A Guide to the 401k Retirement Plan

By: Lee Dobbins...

The 401K is a type of retirement plan, also sometimes called a cash or deferred arrangement plan (CODA). It is named after a section of the Internal Revenue Code. It means that you make contributions from your salary which are matched and paid for by your employer. There are many companies and non-profit organizations which can set up these plans for their employees.
The advantage of this plan is that you can make contributions which are pre-tax and the funds that you contribute are non-taxable until you make a withdrawal. The employer permits the employees who have the plan to defer payment of some of their compensation and they contribute those funds to the plan account.

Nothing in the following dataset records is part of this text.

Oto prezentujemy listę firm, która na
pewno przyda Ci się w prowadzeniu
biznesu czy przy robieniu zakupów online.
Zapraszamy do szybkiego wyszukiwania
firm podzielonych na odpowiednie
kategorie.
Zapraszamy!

The 401k retirement plans allow the employer to make contributions to the funds up to a maximum of 50%. Monies can also be paid to a profit sharing plan; as well as this the employer can make independent payment s towards the profit sharing plan. The most widely used plan of choice is called the participant-directed plan.

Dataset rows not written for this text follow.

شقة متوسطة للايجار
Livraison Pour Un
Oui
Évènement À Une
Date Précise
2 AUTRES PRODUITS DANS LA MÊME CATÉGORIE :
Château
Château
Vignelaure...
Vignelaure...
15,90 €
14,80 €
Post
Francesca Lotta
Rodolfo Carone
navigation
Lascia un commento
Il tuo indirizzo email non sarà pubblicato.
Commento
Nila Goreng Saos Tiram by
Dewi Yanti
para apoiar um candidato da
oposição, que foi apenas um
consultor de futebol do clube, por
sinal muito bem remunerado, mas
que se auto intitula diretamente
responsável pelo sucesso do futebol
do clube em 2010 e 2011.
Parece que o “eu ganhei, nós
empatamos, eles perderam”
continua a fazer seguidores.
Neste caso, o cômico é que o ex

Some of the 401k retirement plans allow the chance for the employee to decide where the money goes whether it be to company, stock, the stock market or other types of investment choices.
The retirement plans are regulated by The Employment Benefits Security Administration. This is part of the U.S Department of Labor. Governments of the state prohibit their employees from having plans like the 401k retirement plan. Certain tax-exempt and private company employees that qualify can have the retirement plans. Self-employed people now also have the option to have one of these types of plans.

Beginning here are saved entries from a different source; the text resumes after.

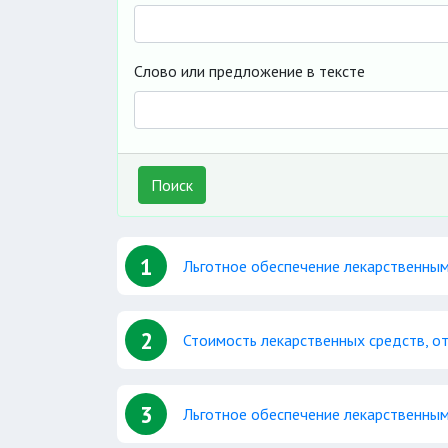
Слово или предложение в тексте
Поиск
1
Льготное обеспечение лекарственны
2
Стоимость лекарственных средств, о
3
Льготное обеспечение лекарственны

These plans have many advantages for the employee. Firstly, it gives them complete control over their investments. Employees can chose where the funds go and what use is made of it. Employees can also make payments to their retirement plan with pre-tax money, which means that they pay less tax and receive more on their salary check. If an employee changes jobs then the existing plan is simply moved over to the new company's plan.
It is possible to withdraw funds before the age of sixty, but these withdrawals may be liable for paying an excise tax. This retirement plan is a helpful option if you are having difficulties as it is possible to get a loan from the plan without having to pay tax on it. Some employers restrict the amount you can borrow from the plan and may ask for the partner to sign a release agreement, as the withdrawal affects them too. Another advantage of having this type of retirement plan is that as it is a personal investment plan it is covered by pension laws in the U.S. It also means that the savings cannot be used to pay creditors or be assigned to anyone else as it is the employees' personal plan.
It is advisable to be wary of rollovers relating to the 401k retirement plans. It is recommended that you gain all the information possible on the topic of rollovers before making any decisions.
The 401k retirement plan is one of the best options around in terms of saving for the day that you retire.